The country is certainly making waves when it comes to the international investment community, too. It has good support from development banks such as the Development Bank of Latin America (CAF), which has developed a $350m infrastructure fund with the support of Uruguay’s Fund Management Pension Savings (AFAP). International support also comes in the shape of the World Bank’s Multilateral Investment Guarantee Agency (MIGA) and the International Finance Corporation.

And on the private sector side it also has high level support from banking giant JP Morgan.

Still searching

Such support in this nascent market offer hope of new projects coming through to create a wider pipeline of opportunities in a country that has only recently moved towards the P3 model. Its experiences to date are now starting to inform what comes next, but there remains plenty of room for the market to grow.

It was only relatively recently – July 2015 – that Uruguay signed its first P3 project. This was the Punta de Rieles penitentiary, which was awarded to the Spanish contractor Abengoa. In November the same year, another Spanish firm – this time Sacyr – was announced as the preferred bidder for the Corredor vial 21-24 road P3.

But these initial deals have raised questions, with some suggesting that contract terms and the approach to the model can be improved.

“I don’t think we have found a good contract model with a good definition of distribution of risks and contractual clauses friendly for both parties, not even in road projects,” explains Secco.

He is also critical of Uruguay’s P3 system more generally. “There is a general feeling that this is taking too long. However, we are in a moment of transition and with the new pipeline we will see if the government is to deliver better studies. Hopefully the following contracts will take advantage of the learning curve.”

Formento, however, is more optimistic and suggests that the slow pace of the pipeline is in part down to the Uruguayan government making sure it is doing its homework to ensure best practices are followed.
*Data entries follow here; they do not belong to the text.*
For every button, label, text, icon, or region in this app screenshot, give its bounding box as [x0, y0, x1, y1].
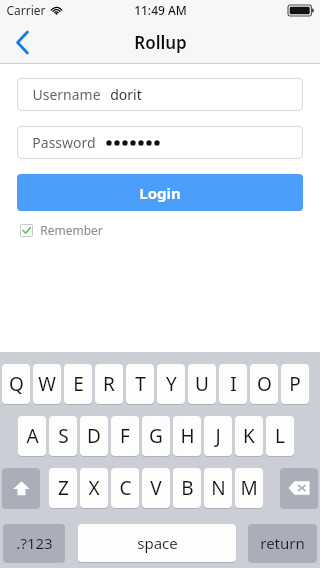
staticText: H	[180, 423, 195, 449]
button[interactable]: C	[111, 468, 139, 508]
staticText: C	[119, 475, 132, 501]
button[interactable]: O	[250, 364, 278, 404]
staticText: U	[195, 371, 209, 397]
button[interactable]: W	[33, 364, 61, 404]
button[interactable]: Login	[17, 174, 303, 211]
button[interactable]: A	[18, 416, 46, 456]
button[interactable]: K	[235, 416, 263, 456]
button[interactable]: X	[80, 468, 108, 508]
button[interactable]: I	[219, 364, 247, 404]
staticText: 11:49 AM	[134, 2, 187, 18]
staticText: space	[137, 533, 178, 553]
button[interactable]: D	[80, 416, 108, 456]
button[interactable]: B	[173, 468, 201, 508]
button[interactable]: Y	[157, 364, 185, 404]
staticText: P	[289, 371, 301, 397]
button[interactable]: Username	[17, 78, 303, 111]
staticText: Login	[139, 183, 181, 203]
staticText: D	[87, 423, 101, 449]
staticText: A	[26, 423, 39, 449]
staticText: Rollup	[134, 31, 187, 54]
staticText: .?123	[16, 533, 53, 553]
button[interactable]: H	[173, 416, 201, 456]
button[interactable]: Remember	[20, 222, 103, 238]
staticText: V	[150, 475, 162, 501]
button[interactable]: return	[248, 524, 317, 562]
button[interactable]: T	[126, 364, 154, 404]
staticText: I	[230, 371, 237, 397]
button[interactable]: Z	[49, 468, 77, 508]
staticText: F	[120, 423, 130, 449]
button[interactable]: P	[281, 364, 309, 404]
staticText: G	[149, 423, 163, 449]
staticText: Remember	[40, 222, 103, 238]
button[interactable]: N	[204, 468, 232, 508]
staticText: Username	[32, 85, 101, 104]
button[interactable]: .?123	[3, 524, 65, 562]
staticText: Q	[9, 371, 24, 397]
staticText: Y	[166, 371, 177, 397]
staticText: O	[257, 371, 272, 397]
button[interactable]: G	[142, 416, 170, 456]
staticText: dorit	[110, 85, 142, 104]
staticText: E	[73, 371, 84, 397]
staticText: L	[275, 423, 285, 449]
staticText: Z	[58, 475, 69, 501]
button[interactable]: Back	[0, 20, 44, 64]
button[interactable]: S	[49, 416, 77, 456]
button[interactable]: Backspace	[280, 468, 318, 508]
button[interactable]: U	[188, 364, 216, 404]
button[interactable]: Password	[17, 126, 303, 159]
button[interactable]: V	[142, 468, 170, 508]
button[interactable]: R	[95, 364, 123, 404]
staticText: B	[181, 475, 194, 501]
staticText: M	[240, 475, 258, 501]
staticText: J	[215, 423, 221, 449]
button[interactable]: Shift	[2, 468, 40, 508]
staticText: R	[103, 371, 115, 397]
button[interactable]: space	[78, 524, 236, 562]
staticText: K	[243, 423, 255, 449]
button[interactable]: J	[204, 416, 232, 456]
button[interactable]: M	[235, 468, 263, 508]
staticText: Password	[32, 133, 96, 152]
staticText: return	[260, 533, 305, 553]
button[interactable]: E	[64, 364, 92, 404]
staticText: Carrier	[6, 2, 46, 18]
staticText: N	[211, 475, 226, 501]
staticText: W	[38, 371, 56, 397]
button[interactable]: Q	[2, 364, 30, 404]
button[interactable]: F	[111, 416, 139, 456]
staticText: X	[88, 475, 100, 501]
staticText: T	[135, 371, 146, 397]
button[interactable]: L	[266, 416, 294, 456]
staticText: S	[58, 423, 69, 449]
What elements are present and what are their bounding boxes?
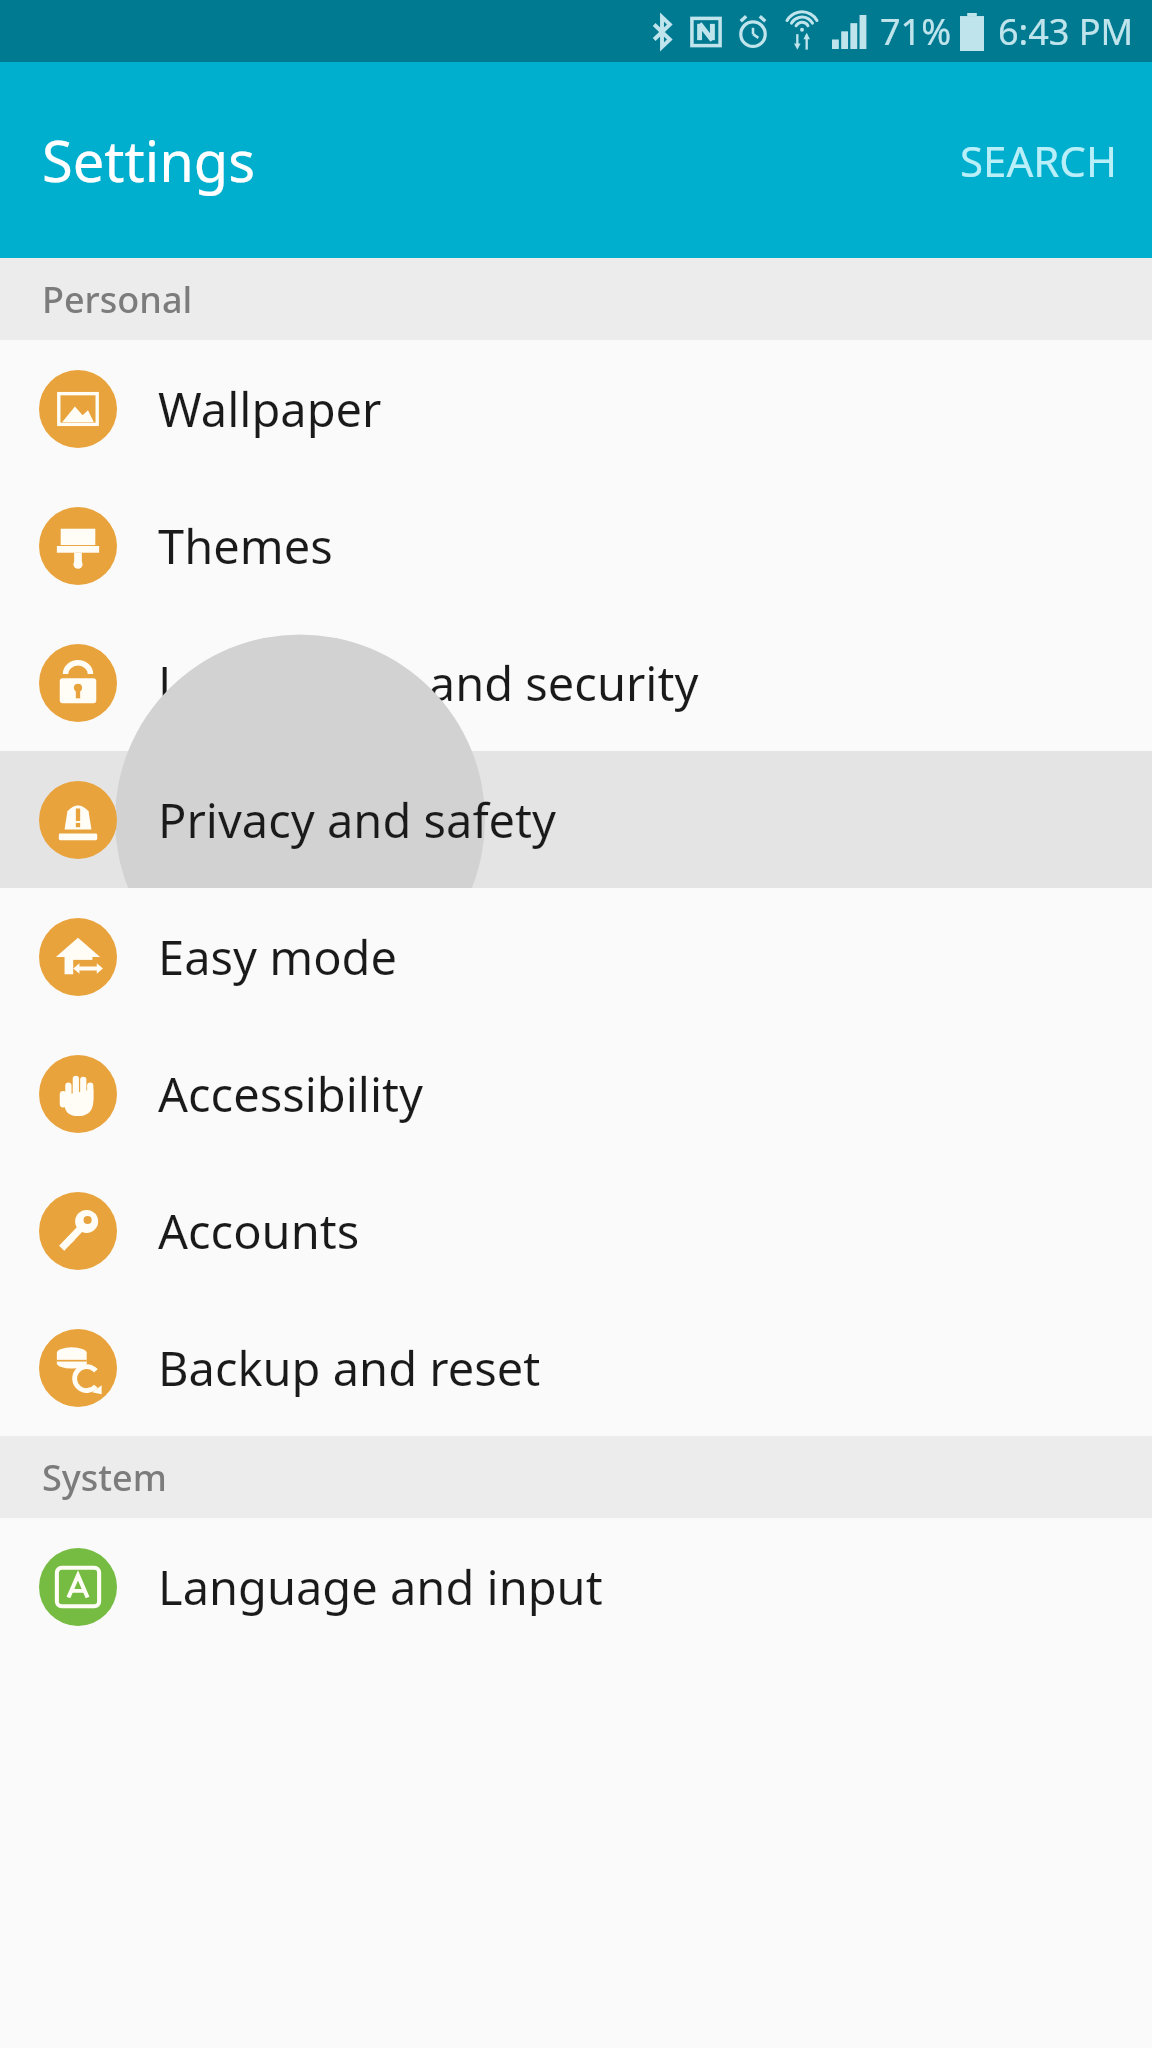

“Since the first project was awarded, the evolution of our P3 plan has been very positive. The technical level of our local contractors has improved as well as our legal framework and now the contracts are much more elaborate,” he says. “Also, in the past structural costs were very high because we had to hire international experts. Now these expenses will be lower since the procuring authorities have more experience.”

Acknowledging that it has not necessarily yet reached its optimum potential, the Uruguayan government has begun work to undertake an evaluation of its schemes to date, including how to take advantage of the lessons learned on current deals for the next stage in the pipeline. Experts believe this evaluation will prove an important step in improving the quality of future contracts.

Over the past year, Uruguay’s P3 framework has begun to mature and contracts have become clearer. Some major changes have already been made, such as the possibility to bid in US dollars instead of local currency – something that makes contracts more attractive and accessible to international players. For the first time, companies from abroad will be able to request a payment of up to 50% in US dollars.

“This improvement of the law helps to mitigate the risks of the type of currency for the concessionaire,” says Secco. “It also contributes to the approach of international firms and investors that with the old system would have never been attracted to our plans.”